WHAT YOU WILL DO: Omit every picture while you reproduce the entries that follow word for word.

SUPPLIED RECORDS:
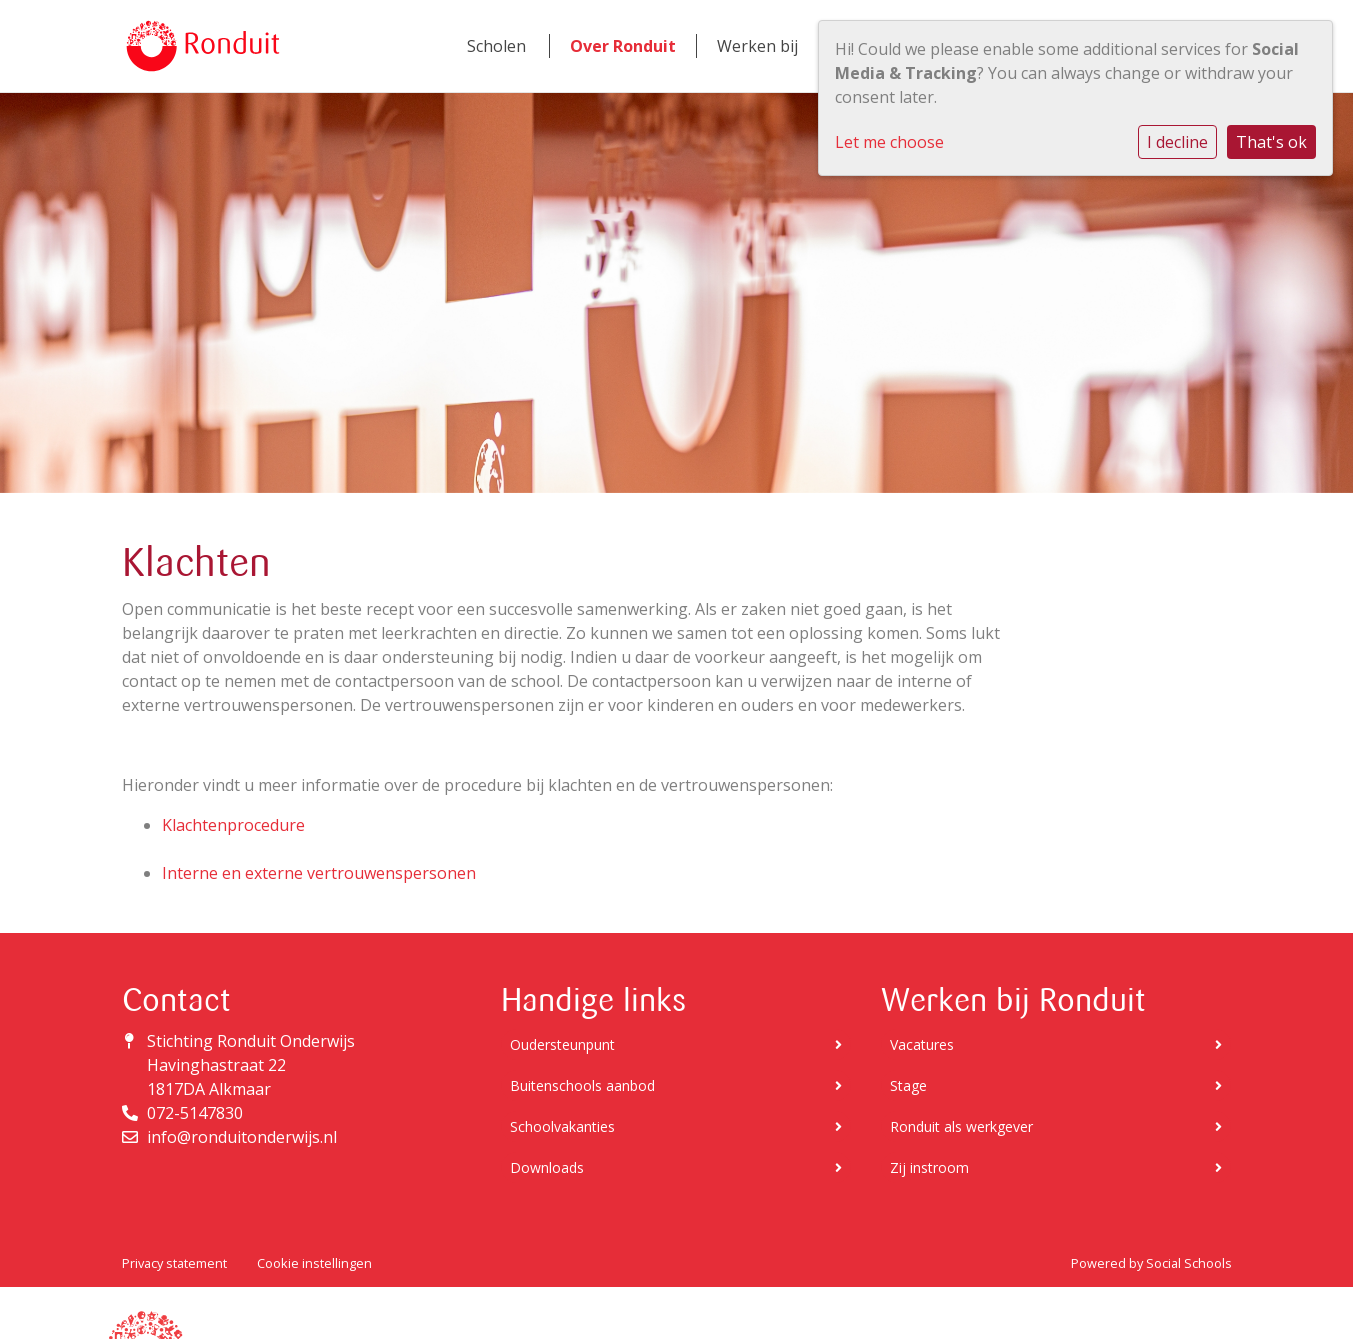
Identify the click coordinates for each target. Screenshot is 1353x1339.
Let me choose (889, 142)
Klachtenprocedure (233, 825)
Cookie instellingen (314, 1263)
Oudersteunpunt (676, 1044)
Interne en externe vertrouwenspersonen (319, 873)
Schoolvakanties (676, 1126)
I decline (1177, 142)
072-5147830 (195, 1113)
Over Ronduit (623, 46)
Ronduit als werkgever (1056, 1126)
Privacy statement (174, 1263)
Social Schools (1189, 1263)
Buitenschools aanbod (676, 1085)
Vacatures (1056, 1044)
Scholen (496, 46)
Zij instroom (1056, 1167)
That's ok (1271, 142)
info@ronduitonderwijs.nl (242, 1137)
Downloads (676, 1167)
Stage (1056, 1085)
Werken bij (757, 46)
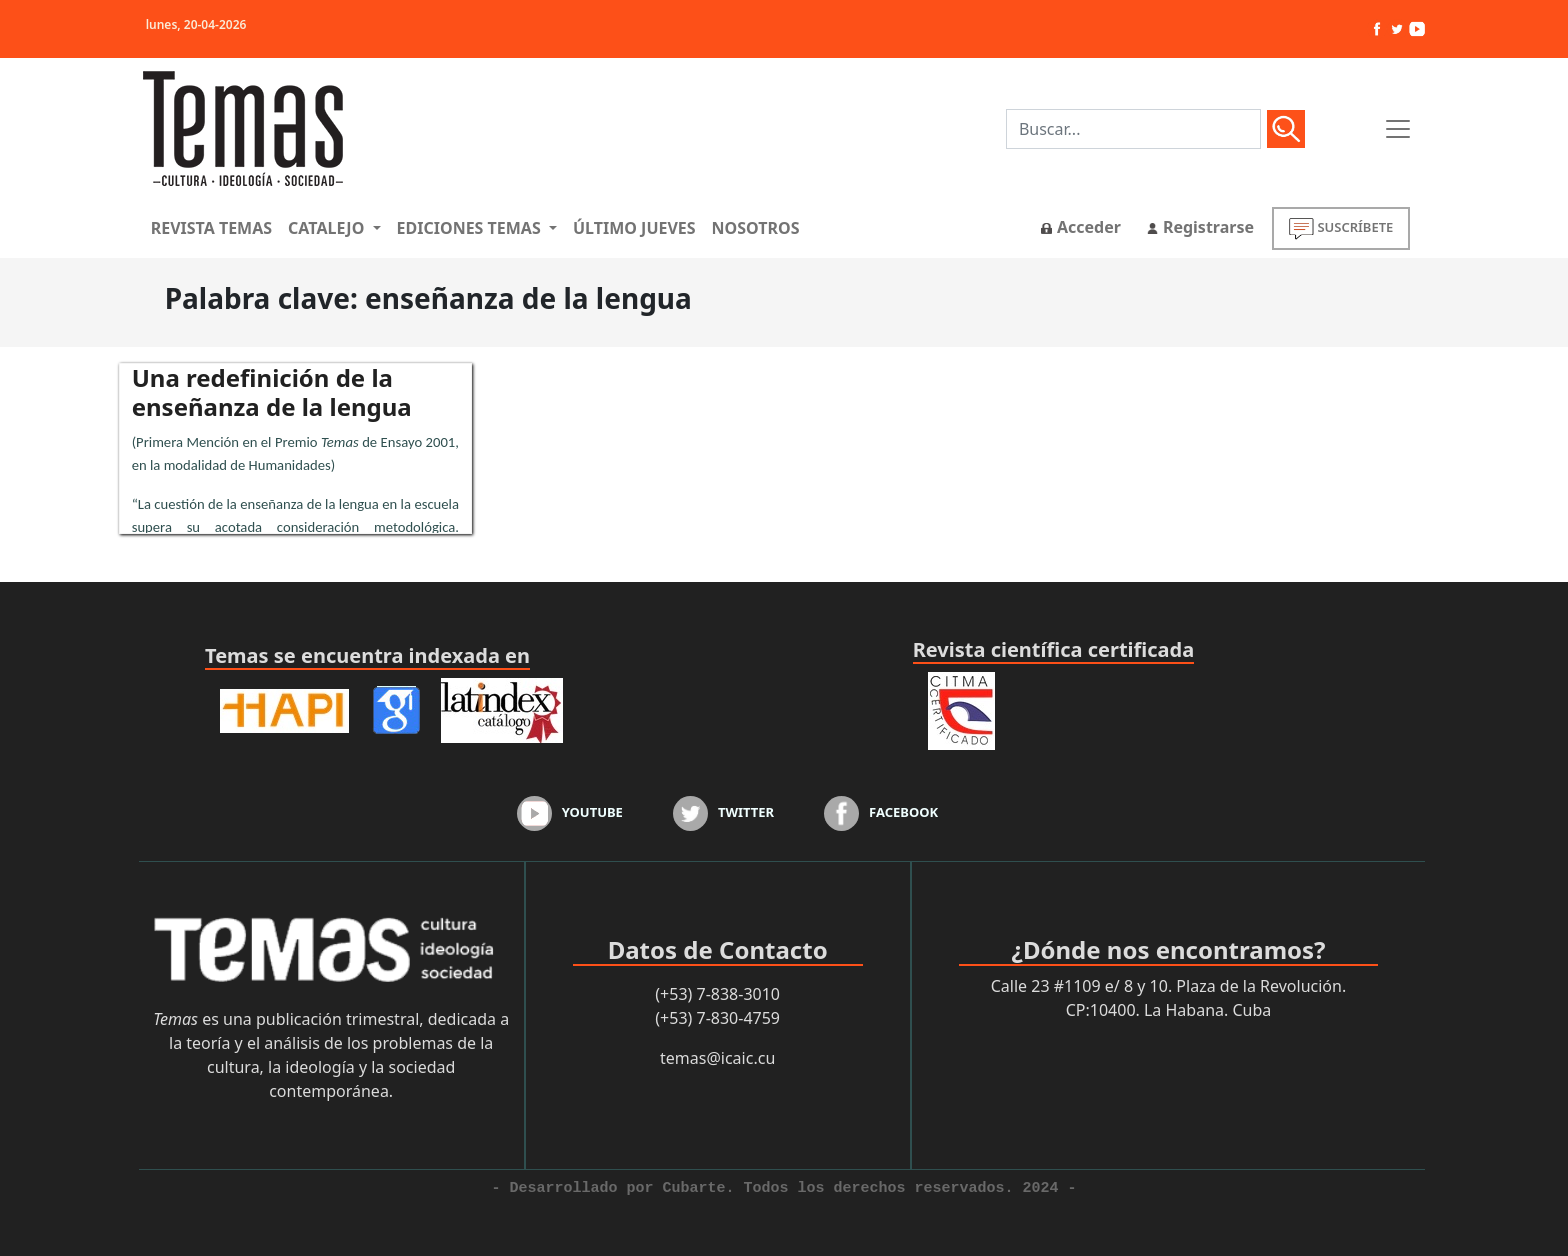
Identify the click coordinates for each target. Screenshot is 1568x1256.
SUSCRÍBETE (1341, 228)
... (295, 481)
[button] (334, 228)
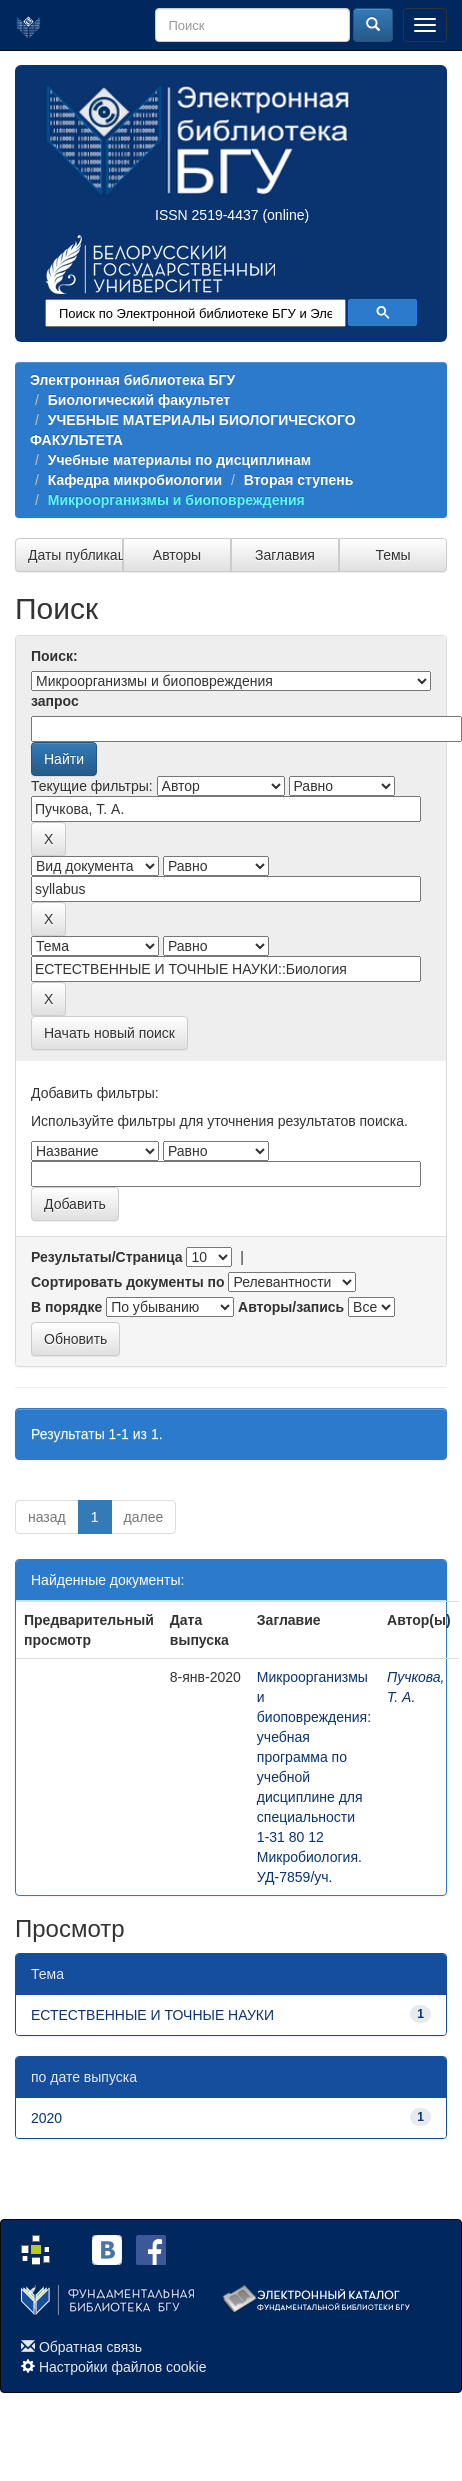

SOLUTION TO THIS PROBLEM:
Identify the click coordinates for each target. Screenshot is 1353x1339.
Let me choose (889, 142)
Klachtenprocedure (233, 825)
Cookie instellingen (314, 1263)
Oudersteunpunt (676, 1044)
Interne en externe vertrouwenspersonen (319, 873)
Schoolvakanties (676, 1126)
I decline (1177, 142)
072-5147830 (195, 1113)
Over Ronduit (623, 46)
Ronduit als werkgever (1056, 1126)
Privacy statement (174, 1263)
Social Schools (1189, 1263)
Buitenschools aanbod (676, 1085)
Vacatures (1056, 1044)
Scholen (496, 46)
Zij instroom (1056, 1167)
That's ok (1271, 142)
info@ronduitonderwijs.nl (242, 1137)
Downloads (676, 1167)
Stage (1056, 1085)
Werken bij (757, 46)
Identify the click coordinates for each target. Screenshot is 1568x1256.
SUSCRÍBETE (1341, 228)
... (295, 481)
[button] (334, 228)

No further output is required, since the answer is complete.